I studied both financial and managerial accounting at Wharton Business school as an undergraduate. I also taught the whole managerial accounting course to my roommate at the time, so I have practice teaching the material in a way that makes sense to the student.
Algebra represents a fundamental transition and new way of thinking for every math student. Many students, myself included, needed some help making that transition, but once it's made the subject can be surprisingly easy. I think it's my job to help the student understand how to think so eventually, they learn the material on their own with ease.
I took Algebra II (Honors) in my freshman year of high school and passed with high marks. I've also had a lot of practice since then, since I faced a lot of algebra-intense problems in the physics and engineering classes I took at UPenn.
I took two years of calculus as a high school student and another 3 semesters in college. I struggled with calculus for a while before it "clicked" and I started to understand it intuitively. I've also had a lot of practice sharing that understanding with my peers. I think Calculus is when a student truly starts to understand how elegant math can be.
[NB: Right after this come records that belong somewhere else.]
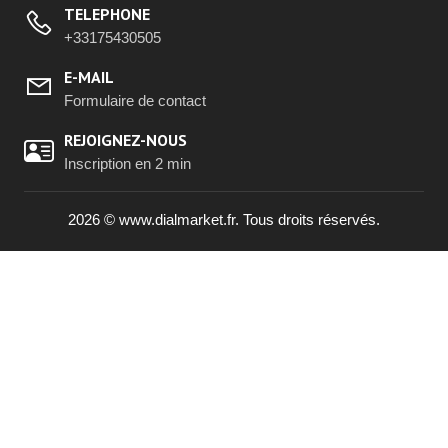
TELEPHONE
+33175430505
E-MAIL
Formulaire de contact
REJOIGNEZ-NOUS
Inscription en 2 min
2026 © www.dialmarket.fr. Tous droits réservés.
I earned a BSE with honors from the University of Pennsylvania (Ivy League) in Chemical and Biomolecular Engineering. As part of my senior design project, I used the accumulated knowledge to design a complete process, simulated in ASPEN, for the renewable production of para-xylene from biomass.
I studied Chemistry in my Sophomore year of high school, and I had one of those teachers that changes your life. I took AP Chemistry in my junior year, passed the AP exam with a 5 (highest score). I also qualified for the National Chemistry Olympiad at the state level twice (top twelve high school chemistry students in the state). I went on to study Chemical Engineering at an Ivy League school. I've also tutored Chemistry before at the request of my high school chemistry teacher.
I believe Math is the most important subject for a young student. Beyond setting the groundwork for more advanced math later, it teaches the problem-solving and pattern recognition techniques that every subject needs. As a result, I believe a tutor should focus on the underlying problems and patters in the math rather than the rote memorization that will only help the student pass their next quiz.
I took Geometry in 8th grade. Of all fields of mathematics, I find Geometry most intuitive. Because of that, I have a lot of practice conveying that intuitive understanding to my peers.
I took Prealgebra in 6th grade. Though I'd always been a strong math student, I struggled with the transition to the higher level concepts. I overcame that lack of intuitive understanding, however, and went on to a fruitful study of mathematics up through six semesters of calculus. I believe I can help a struggling student make the transition from arithmetic to higher mathematical concepts.
Precalculus may be the most important year of math high school students take. As an engineering graduate, commanding calculus was critical for my education. However, I saw many intelligent peers struggle with math not because they couldn't understand the calculus, but because they lacked strong precalculus fundamentals. I believe that once students establish that strong base in precalculus and learn to apply it to the more complex concepts, they tend to succeed in precalculus and beyond.
I took the Math SAT twice without any preparatory classes, scoring 780 and 800. I also scored 800 on the Math SAT II. I believe the secret to success on the Math SAT is solid fundamentals, pattern recognition, and understanding the questions.